"Yer yerinden oynamasın" diye mi, örtbas çabası?
‘Konuşursam yer yerinden oynar’
ERK ACARER / BİRGÜN
Eski asker ve AKP Milletvekili Şirin Ünal,
Ankara’daki malikânesinde kendi silahı ile yaşamını yitiren 23 yaşındaki
Özbekistanlı Nadira Kadirova ile ilgili henüz bir açıklama yapmadı. Ancak aile
üyeleri, endişelerine rağmen çarpıcı detaylar vermeyi sürdürüyor:
“İfade gibi evdeki kimseden swab örneği
(ateşli silah artığı/eldeki kan ve barut izi) alınmadı. Odasına sokmadılar,
eşyalarını onlar verdi. Hep günlük tuttu. Son dönem günlüğü yok. Abisi teşhiste
göğsünde kurşunun girdiği yerde siyah barut lekesi göremediğini söyledi. Oysa silahın
dayandığı yerde yanık izi ve siyah bir leke olur.”
ABİSİ: YANIK İZİ YOKTU
Aile üyeleri, 23 yaşındaki Kadirova ilgili
delil karartıldığını ve olayda çok fazla çelişki olduğunu ileri sürüyor.
Araştırılması gereken birden çok şüphe var. Bunlar şöyle sıralanıyor: Abisi
Muhammed Kadirova, teşhis sırasında göğsünde yanık izi olmadığını söyledi. Oysa
ateşli silahla yakın mesafe atışta, yanık ve barutun bıraktığı iz olur.
POLİS: ŞARJÖR VE SİLAH AYRIYDI
Aile, emniyetten “Şarjör ve silah ayrıydı”
bilgisini aldı. Bu önemli. Aktarılanlar şöyle: “Silahın Belçika yapımı 14’lü
olduğunu ve şarjör ile ayrı bulunduğunu söylediler.” Fakat hiçbir Belçika
yapımı 14’lü, “Mermi namluya sürülse bile” şarjör olmadan çalışmıyor. 1903’te
üretimine başlanan silahın özelliklerinden biri de bu güvenlik önlemi.
EMNİYET AĞIZ DEĞİŞTİRDİ
Aile, bu önemli detayın anlaşılmasından
sonra, ‘Emniyet ağız değiştirdi’ diyor: “Silah Baretta’ymış dediler.” Ancak
Baretta’nın da bir yere dayandığında çalışıp ateş alması mümkün olmuyor. Yani
şarjörü takılı olmayan 14’lü de bir yere dayanıp ateş edilen Baretta da
işlevsiz.
Kadirova’nın tek mermiyi şarjöre takması da
zor görünüyor. Aile bu konudaki şüphelerini de dile getiriyor: “Özbekistan’da
polis bile silah taşımaz. Genç bir kadının bilgi sahibi olması, tek bir mermiyi
şarjöre yerleştirebilmesi bize çok mantıklı gelmiyor.”

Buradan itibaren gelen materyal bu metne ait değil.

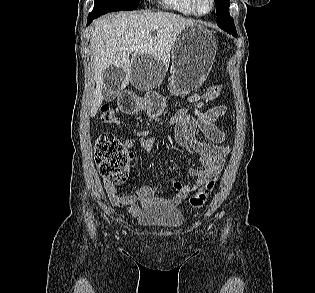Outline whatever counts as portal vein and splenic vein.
I'll list each match as a JSON object with an SVG mask.
<instances>
[{"mask_svg":"<svg viewBox=\"0 0 315 293\" xmlns=\"http://www.w3.org/2000/svg\"><path fill=\"white\" fill-rule=\"evenodd\" d=\"M135 48H136L135 45H132V46H130L129 49H130L131 51H133V50H135Z\"/></svg>","mask_w":315,"mask_h":293,"instance_id":"portal-vein-and-splenic-vein-1","label":"portal vein and splenic vein"}]
</instances>
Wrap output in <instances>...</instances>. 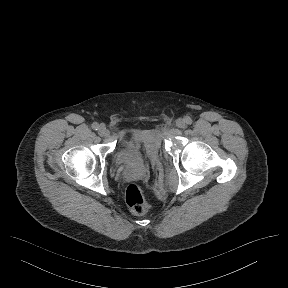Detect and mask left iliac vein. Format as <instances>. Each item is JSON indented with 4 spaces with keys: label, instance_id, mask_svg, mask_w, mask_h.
<instances>
[{
    "label": "left iliac vein",
    "instance_id": "obj_1",
    "mask_svg": "<svg viewBox=\"0 0 288 288\" xmlns=\"http://www.w3.org/2000/svg\"><path fill=\"white\" fill-rule=\"evenodd\" d=\"M176 126H177L178 128H185V126H186L185 120H184L183 118L177 119V120H176Z\"/></svg>",
    "mask_w": 288,
    "mask_h": 288
}]
</instances>
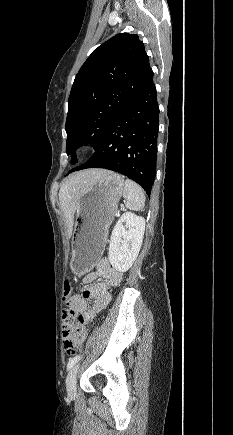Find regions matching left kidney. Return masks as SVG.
<instances>
[{"label": "left kidney", "instance_id": "5707ae66", "mask_svg": "<svg viewBox=\"0 0 233 435\" xmlns=\"http://www.w3.org/2000/svg\"><path fill=\"white\" fill-rule=\"evenodd\" d=\"M145 231V219L125 212L116 223L109 244V261L120 272L130 269L136 260Z\"/></svg>", "mask_w": 233, "mask_h": 435}]
</instances>
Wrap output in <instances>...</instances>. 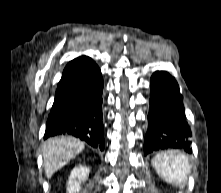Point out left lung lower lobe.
<instances>
[{
	"instance_id": "1",
	"label": "left lung lower lobe",
	"mask_w": 221,
	"mask_h": 193,
	"mask_svg": "<svg viewBox=\"0 0 221 193\" xmlns=\"http://www.w3.org/2000/svg\"><path fill=\"white\" fill-rule=\"evenodd\" d=\"M150 111L144 154L160 149H183L192 152V136L185 116L183 98L176 80L167 72L156 71L151 77ZM165 113L170 120L165 118Z\"/></svg>"
}]
</instances>
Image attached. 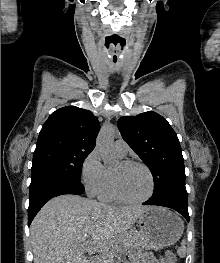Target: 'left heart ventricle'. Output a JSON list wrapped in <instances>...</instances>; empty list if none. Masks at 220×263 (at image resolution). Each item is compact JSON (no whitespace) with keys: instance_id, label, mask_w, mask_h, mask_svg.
Instances as JSON below:
<instances>
[{"instance_id":"obj_1","label":"left heart ventricle","mask_w":220,"mask_h":263,"mask_svg":"<svg viewBox=\"0 0 220 263\" xmlns=\"http://www.w3.org/2000/svg\"><path fill=\"white\" fill-rule=\"evenodd\" d=\"M113 171L118 177L120 190L125 197L140 199L149 193L150 179L141 166H123L119 163L113 168Z\"/></svg>"}]
</instances>
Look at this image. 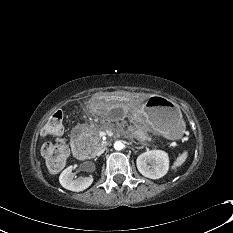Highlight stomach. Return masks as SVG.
I'll return each instance as SVG.
<instances>
[{"mask_svg": "<svg viewBox=\"0 0 233 233\" xmlns=\"http://www.w3.org/2000/svg\"><path fill=\"white\" fill-rule=\"evenodd\" d=\"M90 111L104 117L128 118L139 113L138 120L149 130L167 139H179L184 126L180 109L176 103L163 97L152 96L147 101L136 96L133 99L117 96L97 97L90 102Z\"/></svg>", "mask_w": 233, "mask_h": 233, "instance_id": "0dacf381", "label": "stomach"}]
</instances>
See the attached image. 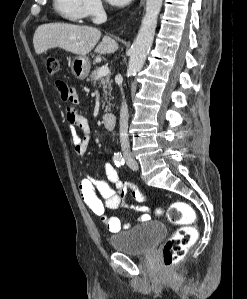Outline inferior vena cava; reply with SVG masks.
<instances>
[{"instance_id": "602c4592", "label": "inferior vena cava", "mask_w": 247, "mask_h": 299, "mask_svg": "<svg viewBox=\"0 0 247 299\" xmlns=\"http://www.w3.org/2000/svg\"><path fill=\"white\" fill-rule=\"evenodd\" d=\"M121 92L122 87H121ZM124 99V96H123ZM128 107L126 104V101H122L121 110H120V128H119V134H120V143H121V149L123 153H128L130 151V144H129V137H128Z\"/></svg>"}]
</instances>
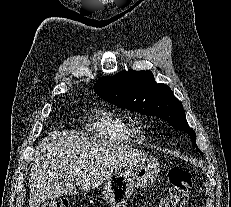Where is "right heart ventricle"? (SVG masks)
Returning a JSON list of instances; mask_svg holds the SVG:
<instances>
[{
	"mask_svg": "<svg viewBox=\"0 0 231 207\" xmlns=\"http://www.w3.org/2000/svg\"><path fill=\"white\" fill-rule=\"evenodd\" d=\"M87 130L97 137L111 140L131 142L140 137V130L130 117L106 107L91 114Z\"/></svg>",
	"mask_w": 231,
	"mask_h": 207,
	"instance_id": "right-heart-ventricle-1",
	"label": "right heart ventricle"
}]
</instances>
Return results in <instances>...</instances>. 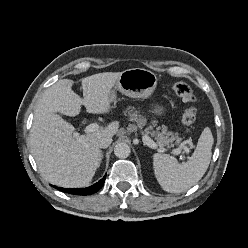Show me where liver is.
I'll list each match as a JSON object with an SVG mask.
<instances>
[{"label": "liver", "instance_id": "obj_1", "mask_svg": "<svg viewBox=\"0 0 248 248\" xmlns=\"http://www.w3.org/2000/svg\"><path fill=\"white\" fill-rule=\"evenodd\" d=\"M121 73L104 72L83 78V99L74 93V81L69 79L59 80L44 91L34 111L30 145L45 180L66 188L85 187L91 182L102 157L96 140L113 137L119 123L111 122L104 129L80 135L57 113L77 116L82 104L90 113H108L109 94Z\"/></svg>", "mask_w": 248, "mask_h": 248}]
</instances>
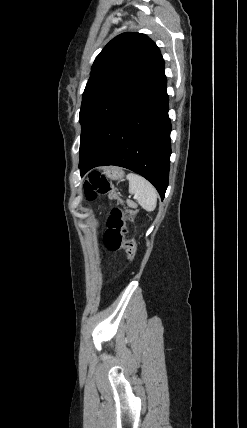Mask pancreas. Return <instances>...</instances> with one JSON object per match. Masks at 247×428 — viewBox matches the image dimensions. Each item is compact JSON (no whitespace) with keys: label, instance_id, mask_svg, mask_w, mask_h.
Here are the masks:
<instances>
[{"label":"pancreas","instance_id":"1","mask_svg":"<svg viewBox=\"0 0 247 428\" xmlns=\"http://www.w3.org/2000/svg\"><path fill=\"white\" fill-rule=\"evenodd\" d=\"M126 202H127V205H128L129 207L137 208L136 203H134L133 201H131V200H127Z\"/></svg>","mask_w":247,"mask_h":428}]
</instances>
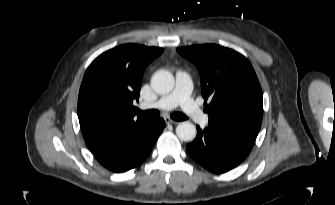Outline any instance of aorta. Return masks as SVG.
<instances>
[{"label": "aorta", "mask_w": 335, "mask_h": 205, "mask_svg": "<svg viewBox=\"0 0 335 205\" xmlns=\"http://www.w3.org/2000/svg\"><path fill=\"white\" fill-rule=\"evenodd\" d=\"M151 86L158 94H168L174 87V77L167 70H158L151 78ZM196 133V127L190 122H181L176 127V134L182 141L194 140Z\"/></svg>", "instance_id": "obj_1"}]
</instances>
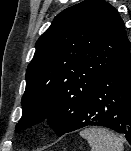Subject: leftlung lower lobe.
Instances as JSON below:
<instances>
[{
  "label": "left lung lower lobe",
  "mask_w": 131,
  "mask_h": 151,
  "mask_svg": "<svg viewBox=\"0 0 131 151\" xmlns=\"http://www.w3.org/2000/svg\"><path fill=\"white\" fill-rule=\"evenodd\" d=\"M88 126L124 134L131 144L130 51L102 72L66 133Z\"/></svg>",
  "instance_id": "obj_1"
}]
</instances>
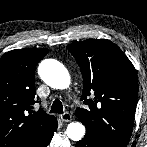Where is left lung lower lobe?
<instances>
[{
	"instance_id": "1",
	"label": "left lung lower lobe",
	"mask_w": 147,
	"mask_h": 147,
	"mask_svg": "<svg viewBox=\"0 0 147 147\" xmlns=\"http://www.w3.org/2000/svg\"><path fill=\"white\" fill-rule=\"evenodd\" d=\"M76 147H106L104 144L98 142L92 136L85 135V137L76 143Z\"/></svg>"
}]
</instances>
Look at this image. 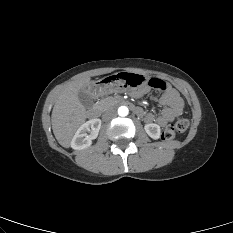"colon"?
I'll return each instance as SVG.
<instances>
[{"mask_svg":"<svg viewBox=\"0 0 233 233\" xmlns=\"http://www.w3.org/2000/svg\"><path fill=\"white\" fill-rule=\"evenodd\" d=\"M148 85L156 90L163 91L167 88V84L158 78H152L148 81ZM189 127V122L185 118L176 120L173 124L168 125L162 133L165 140H172L177 134L184 133Z\"/></svg>","mask_w":233,"mask_h":233,"instance_id":"colon-1","label":"colon"}]
</instances>
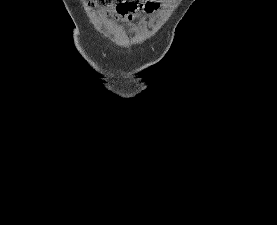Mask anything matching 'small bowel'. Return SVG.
I'll use <instances>...</instances> for the list:
<instances>
[{
    "label": "small bowel",
    "mask_w": 277,
    "mask_h": 225,
    "mask_svg": "<svg viewBox=\"0 0 277 225\" xmlns=\"http://www.w3.org/2000/svg\"><path fill=\"white\" fill-rule=\"evenodd\" d=\"M158 8H159V4L152 3V4H150V8L147 9V11H149V12L156 11ZM124 19L127 20V21H132L134 19V15L132 13L127 14V15L124 16Z\"/></svg>",
    "instance_id": "c3829d8e"
}]
</instances>
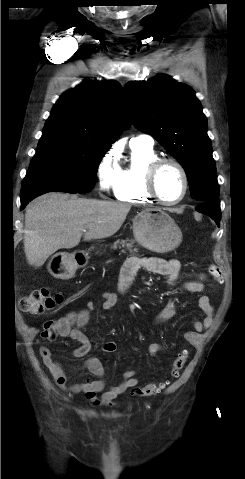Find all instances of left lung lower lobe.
<instances>
[{
	"label": "left lung lower lobe",
	"instance_id": "1",
	"mask_svg": "<svg viewBox=\"0 0 245 479\" xmlns=\"http://www.w3.org/2000/svg\"><path fill=\"white\" fill-rule=\"evenodd\" d=\"M196 210L210 216L216 222L217 226L220 225L221 210L218 198L201 203Z\"/></svg>",
	"mask_w": 245,
	"mask_h": 479
}]
</instances>
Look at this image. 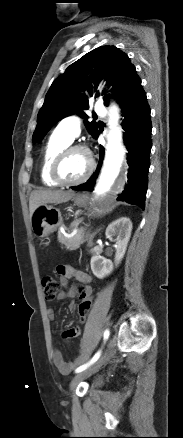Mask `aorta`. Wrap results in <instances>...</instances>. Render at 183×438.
<instances>
[{
  "label": "aorta",
  "instance_id": "1",
  "mask_svg": "<svg viewBox=\"0 0 183 438\" xmlns=\"http://www.w3.org/2000/svg\"><path fill=\"white\" fill-rule=\"evenodd\" d=\"M111 112H113L109 122L111 131L108 134V145L104 166L94 190L98 195L104 194L110 190L119 175L125 155V149L121 142V132L116 127V122L118 120L117 107L112 106Z\"/></svg>",
  "mask_w": 183,
  "mask_h": 438
}]
</instances>
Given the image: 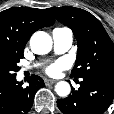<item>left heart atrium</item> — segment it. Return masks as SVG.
Instances as JSON below:
<instances>
[{
	"label": "left heart atrium",
	"mask_w": 114,
	"mask_h": 114,
	"mask_svg": "<svg viewBox=\"0 0 114 114\" xmlns=\"http://www.w3.org/2000/svg\"><path fill=\"white\" fill-rule=\"evenodd\" d=\"M69 66L67 60H59L56 63L50 65L47 69L46 72L47 74L51 76H58L64 69H66Z\"/></svg>",
	"instance_id": "left-heart-atrium-1"
}]
</instances>
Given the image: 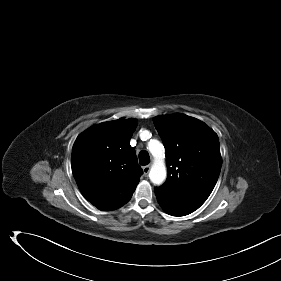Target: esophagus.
<instances>
[{"instance_id":"34e87169","label":"esophagus","mask_w":281,"mask_h":281,"mask_svg":"<svg viewBox=\"0 0 281 281\" xmlns=\"http://www.w3.org/2000/svg\"><path fill=\"white\" fill-rule=\"evenodd\" d=\"M151 166L150 165H146L143 167V173L144 175H147L150 171Z\"/></svg>"}]
</instances>
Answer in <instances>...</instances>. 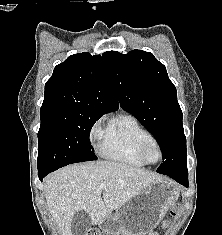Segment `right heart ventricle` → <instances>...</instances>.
Instances as JSON below:
<instances>
[{
  "instance_id": "e07e8e85",
  "label": "right heart ventricle",
  "mask_w": 222,
  "mask_h": 235,
  "mask_svg": "<svg viewBox=\"0 0 222 235\" xmlns=\"http://www.w3.org/2000/svg\"><path fill=\"white\" fill-rule=\"evenodd\" d=\"M153 139L152 134L133 115L120 113L112 117L102 131L98 150L105 159L144 167L146 164L139 156V148Z\"/></svg>"
}]
</instances>
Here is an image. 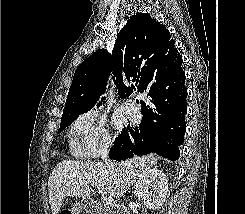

Yine aynı çalışanın aileye aktardıkları
arasında şunlar yer alıyor: “Günlerdir ağlıyordu. ‘Konuşursam yer yerinden
oynar, bu evi de kendimi de yakarım’ dedi”. Henüz 23 yaşında yaşama veda eden
Kadirova’nın ölümünden sonra ortaya çıkan önemli detaylar bunlarla da sınırlı
değil.
GÜNLÜĞÜ VE KULAKLIĞI NEREDE?
Konuşmasını “Çalıştığı eve eşyalarını
toplamaya gittik” diye sürdüren ailenin bu konuda da şüpheleri var: “Bizi
odasına sokmadılar. İçinde daha çok defter ve kitap alan 3 koli verdiler.
Nadire günlük tutardı, içtiği çayı simidi bile yazardı. Bütün günlükleri
bulduk. Ancak kolilerin içinden son dönem günlüğü çıkmadı.”
Evin her yerinde kamera var. Kayıtların çıkıp
çıkmayacağı merak konusu. Nadire Kadirova’nın telefonu da aileye teslim
edilmedi. Emniyette olması muhtemel. Yine kulaklığı da aileye verilmedi. Aile
bireyleri, “Bu özel bir kulaklıktı. İngilizce çalıştığı için bunu almıştı. Her
sesi kaydediyordu. Bu bize teslim edilmedi” diyor.
Öte yandan cenazeyi Özbekistan’da teslim alan
diğer aile üyeleri genç kadının ayağında da bir yara olduğunu tespit ettiler.